For page types that intentionally render interactive UIs with JavaScript,
judge them separately from normal docs pages. If the HTML shell is thin,
check whether the page still provides:
- a fetchable markdown summary
- a directly linked machine-readable asset
- a usable non-JS fallback
6. Score with the rubric
Use references/rubric.md.
Rules:
- score only what you verified
- mark non-applicable checks as
N/A
- normalize the final score against applicable points only
- do not let optional manifest checks dominate the grade
Apply the foundational caps from the rubric. A site with broken discovery
or broken markdown delivery should not earn a high grade because it has
clean metadata.
Do not average away a weak page type. If one major page type, such as API
reference, is materially worse than the rest of the corpus, call it out as
the weakest segment and reflect it in the category notes.

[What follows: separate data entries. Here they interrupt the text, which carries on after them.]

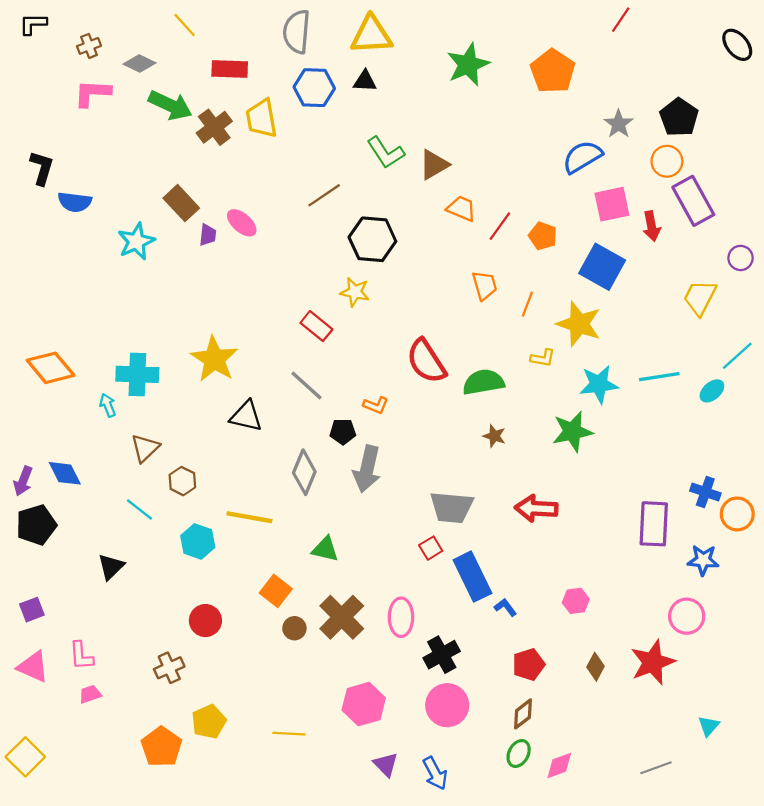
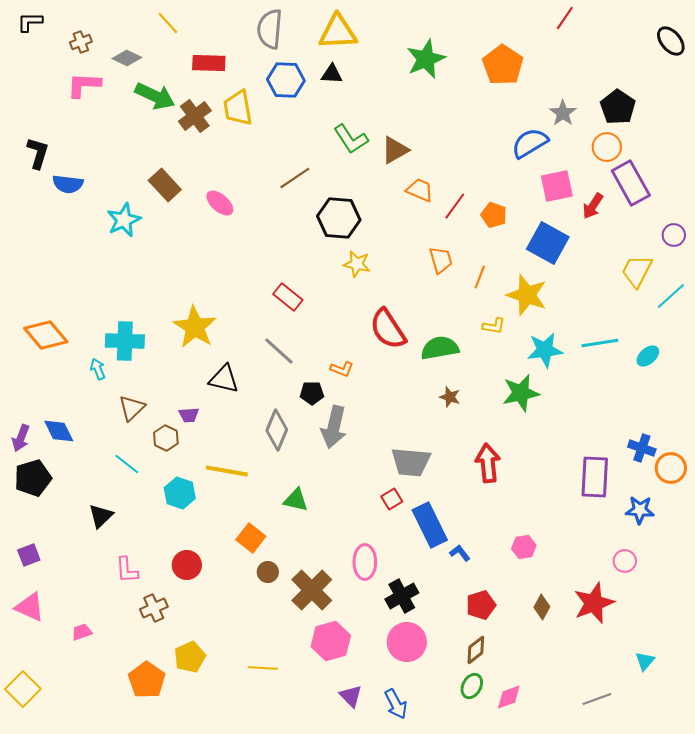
red arrow: (652, 226) -> (593, 206), turned 44
purple trapezoid: (208, 235) -> (189, 415), moved, turned 80
yellow star: (355, 292) -> (357, 264), moved
cyan line: (737, 356) -> (671, 296), moved
red arrow: (536, 508) -> (488, 463), turned 81
pink circle: (687, 616) -> (625, 561), size x0.7
brown cross: (342, 617) -> (312, 590), moved
pink L-shape: (81, 656) -> (127, 570), moved

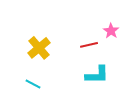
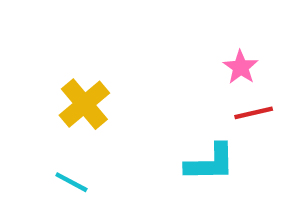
red line: (89, 45) -> (254, 113), moved

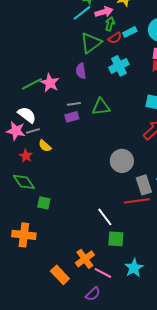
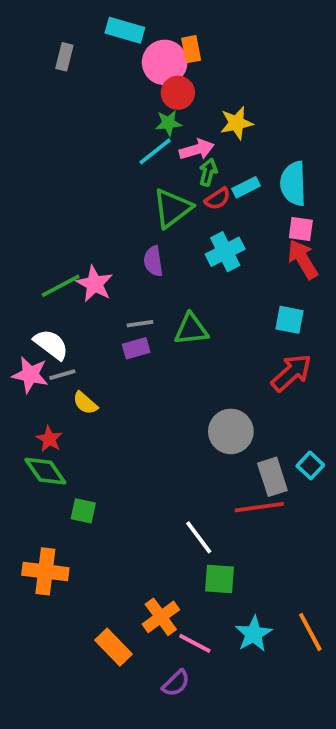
red star: (26, 156) -> (49, 439), moved

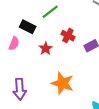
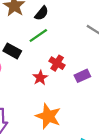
red star: (46, 49) -> (40, 78), moved

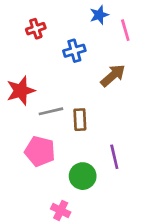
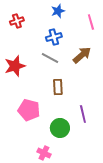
blue star: (99, 15) -> (58, 11), moved
red cross: (36, 29) -> (17, 21), moved
gray line: (51, 111) -> (50, 58), moved, turned 42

7. Compare with external scanners when useful
If external scanner results are available, compare them to your live
findings. Treat them as secondary evidence.
If a scanner and the live fetch disagree:
- trust the live fetch
- report the mismatch explicitly
- explain whether the scanner is testing a different assumption
8. Produce a remediation list
Turn findings into a short backlog:
P0: fetchability or discovery blockers
P1: recurring structural or parity issues
P2: polish, optional manifests, or low-impact enhancements
For each remediation, include:
- the failing signal
- why it matters to agents
- a concrete fix
- whether it is sitewide or page-type-specific
9. Report in a stable format
Use references/report-template.md.
Always include:
- overall score and grade
- confidence level
- sampled URLs or sample strategy
- category scores
- highest-priority findings
- remediation backlog
Notes
- Favor docs-delivery checks over marketing-site heuristics.
- Do not fail a docs host for lacking MCP or plugin manifests unless the
host itself is meant to expose tools.
- Treat raw byte size as supporting evidence, not as a primary scoring input.
- Prefer short evidence excerpts and commands over long copied page text.